Sometimes, the most subversive thing you can do is to actually speak with the people you disagree with, and not simply speak at them. ~Dylan Marron
Unite Widely. Sounds a bit daunting, doesn’t it? We seem to be very good at drawing lines in the sand and taking sides. The most popular strategy appears to be suggesting that we fear the “other.” And I have the audacity to suggest that we Unite Widely.
The NeuroLeadership Institute recently offered a series called “How to be an Ally in this Moment.” They provide three points. Listen Deeply. Unite Widely. Act Boldly. I want to very briefly unpack how we can begin to Unite Widely.
Dylan Marron is a young man who has been bullied most of his life and now challenges himself to empathize with those he profoundly disagrees with. In this TED Talk, Dylan said this about empathy. “Empathy, it turns out, is a key ingredient in getting conversations off the ground when people disagree. It can feel very vulnerable to be empathizing with someone you profoundly disagree with.”
Empathy is Not Endorsement
Dylan continues to describe empathy. “Empathy is not endorsement. Empathizing with someone you profoundly disagree with does not suddenly compromise your own deeply held beliefs and endorse theirs. It just means that you’re acknowledging the humanity of someone who was raised to think very differently from you.”
In order to be empathetic, to acknowledge the humanity of someone else, and to ultimately Unite Widely, we need to individually have a healthy personal identity that is not so easily influenced by outside sources. Christena Cleveland tells us that “identity and self-esteem processes are driven by a sinister force: our unmet desire to feel good about ourselves.” So, if we’re driven by a desire to feel good about ourselves, that makes being empathetic (the ability to understand and share the feelings of another), next to impossible.
This has caused me to really consider that if I hear a view or perspective that creates an emotional reaction, maybe I need to do more work on my own personal identity. Is my emotional reaction more about me than about what they are saying or proposing? If I have a resilient personal identity, then I should be able to choose how I respond and really listen to their perspective. In other words, empathize.
This is likely why the NeuroLeadership Institute started their three points with Listen Deeply. If we can’t Listen Deeply, we can’t really empathize. And, if we can’t empathize, how in the world can we Unite Widely?

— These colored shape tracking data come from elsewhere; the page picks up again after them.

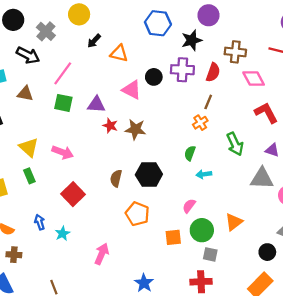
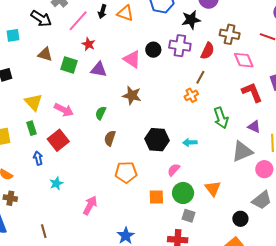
black arrow: (94, 41) -> (102, 12), turned -32
orange triangle: (119, 53) -> (125, 13), moved
pink line: (63, 73) -> (78, 21), moved
brown triangle: (25, 94) -> (45, 54), moved
red star: (110, 126) -> (89, 44), moved
green semicircle: (190, 153) -> (101, 113), moved
black hexagon: (149, 174) -> (157, 140), moved
gray triangle: (262, 178) -> (242, 152), turned -30
red square: (73, 194) -> (58, 140), moved
orange pentagon: (137, 214) -> (126, 172), turned -30
blue arrow: (40, 222) -> (38, 158), moved
orange triangle: (234, 222) -> (213, 188), turned -36

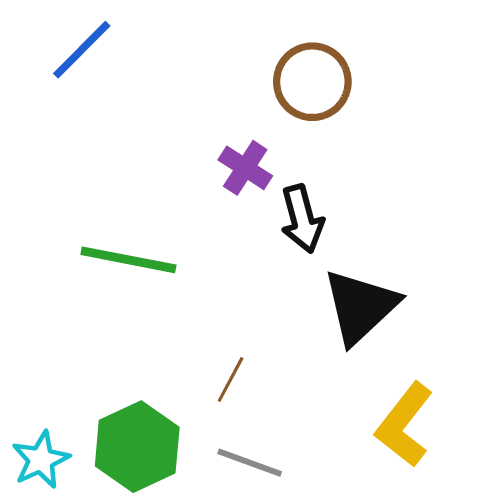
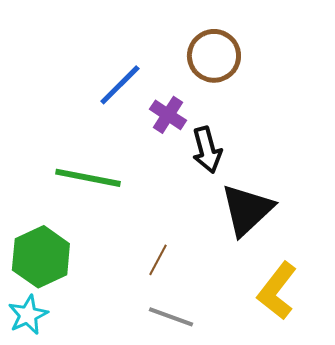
blue line: (82, 50) -> (120, 85), moved
green hexagon: (137, 447) -> (41, 257), moved

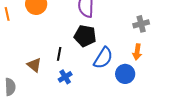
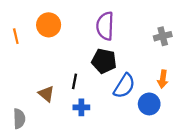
gray cross: (141, 24) -> (163, 36), moved
blue cross: (65, 77) -> (81, 107), turned 32

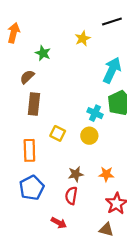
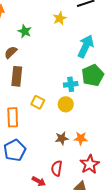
cyan cross: (95, 113) -> (71, 84), turned -32
brown star: (76, 174) -> (62, 138), moved
red semicircle: (71, 196) -> (57, 168), moved

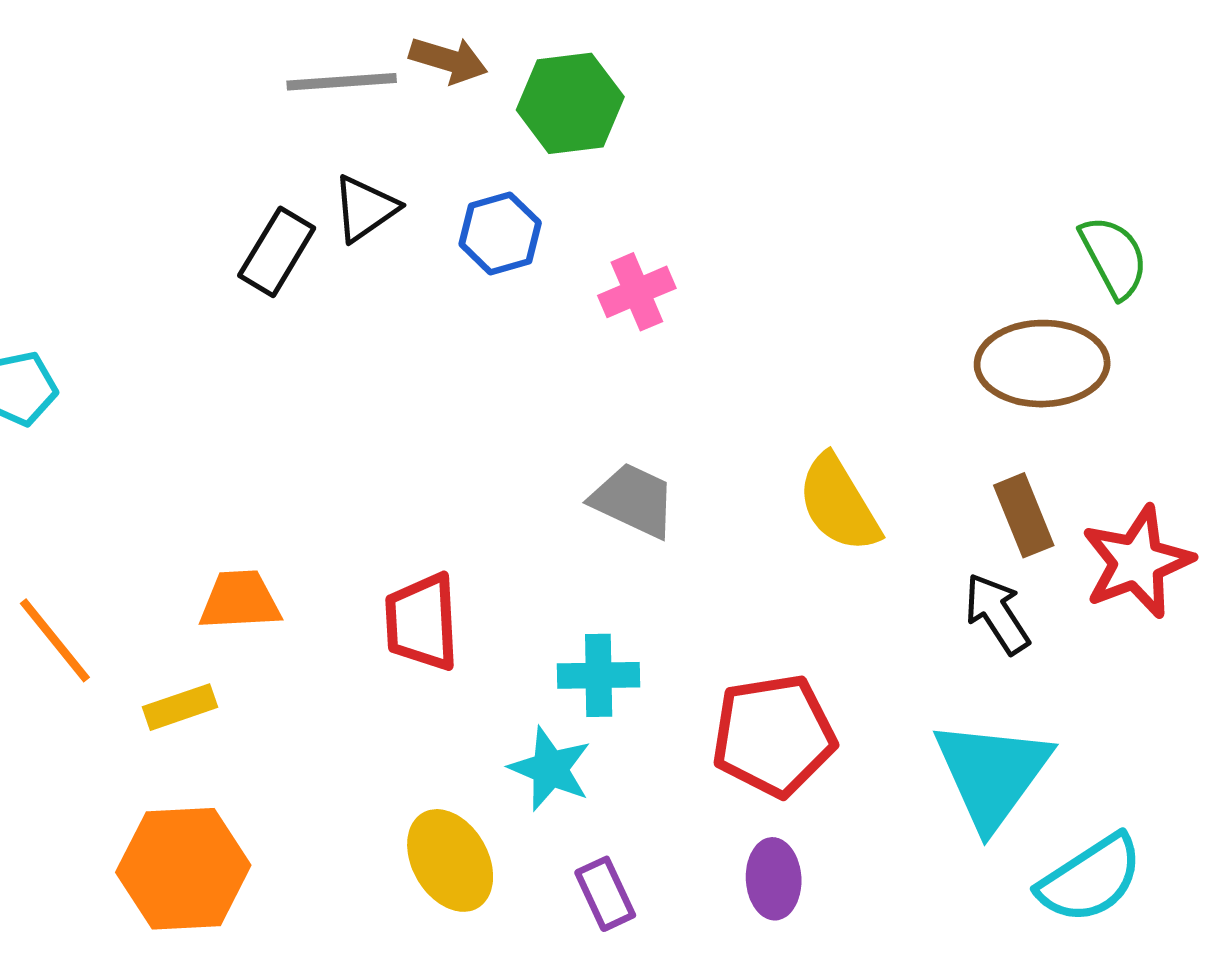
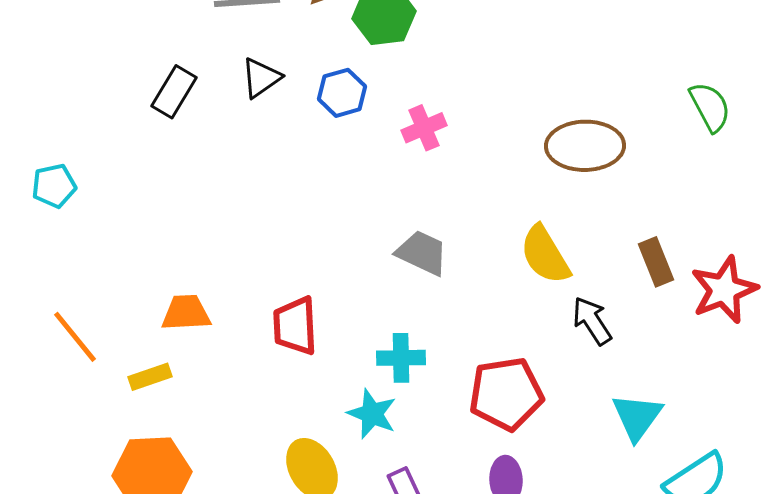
black rectangle: (277, 252) -> (174, 92), moved
brown ellipse: (1042, 364) -> (585, 146), moved
black arrow: (997, 614) -> (592, 321), moved
cyan triangle: (992, 774) -> (637, 417), size x0.7

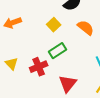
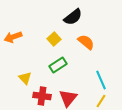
yellow triangle: (12, 64) -> (25, 78), moved
red cross: (39, 67) -> (42, 96), moved, turned 30

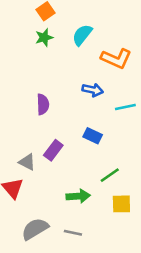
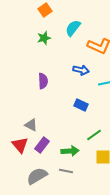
green star: (44, 37) -> (44, 38), moved
purple rectangle: (53, 150) -> (42, 145), moved
gray line: (73, 233) -> (66, 171), moved

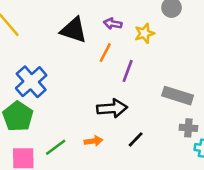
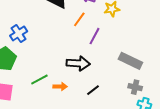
blue cross: (31, 82) -> (19, 34), size x0.7
green line: (56, 147) -> (39, 80), moved

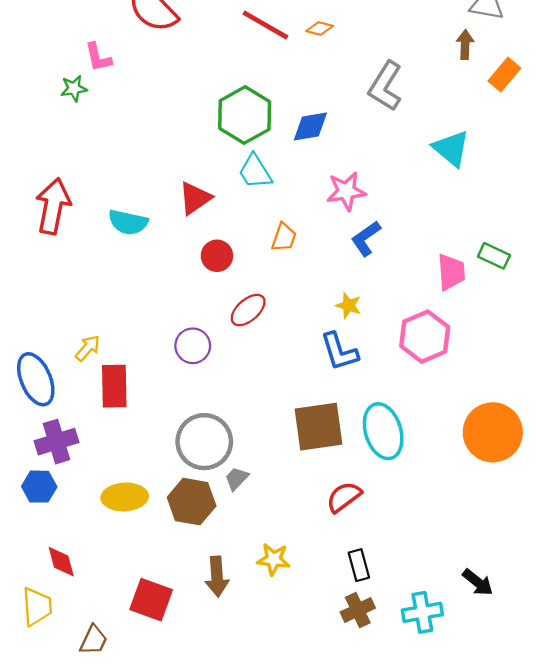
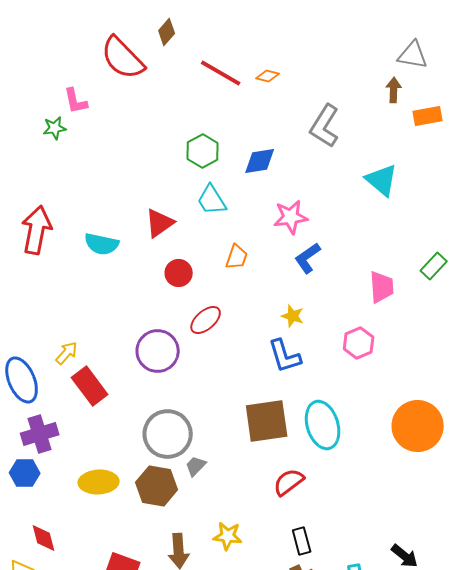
orange rectangle: (504, 75) -> (428, 116), turned 40
green hexagon: (245, 115) -> (203, 151), size x0.7
green rectangle: (494, 256) -> (434, 266), moved, turned -72
pink hexagon: (425, 337) -> (359, 343), size x0.7
purple circle: (193, 346) -> (158, 351), size x1.4
red rectangle: (114, 386) -> (90, 386), turned -36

I’ll end this post with a challenge for how to Unite Widely. If someone shares a similar view, perspective, or experience, it’s fairly easy to empathize. What if you find someone who has a dissimilar view and ask them why they have that view, to empathize, not debate? If you aren’t ready for that, maybe take a few minutes and listen, really listen, to an opposing political view (since there’s currently an abundance, regardless of your view) and ask yourself, why do they have that view. This doesn’t mean you endorse their view, just listen to understand, to acknowledge their humanity. That gets a step closer to empathy, which then gets a step closer to Unite Widely.
Listen Deeply. Unite Widely. Lead with bold grace.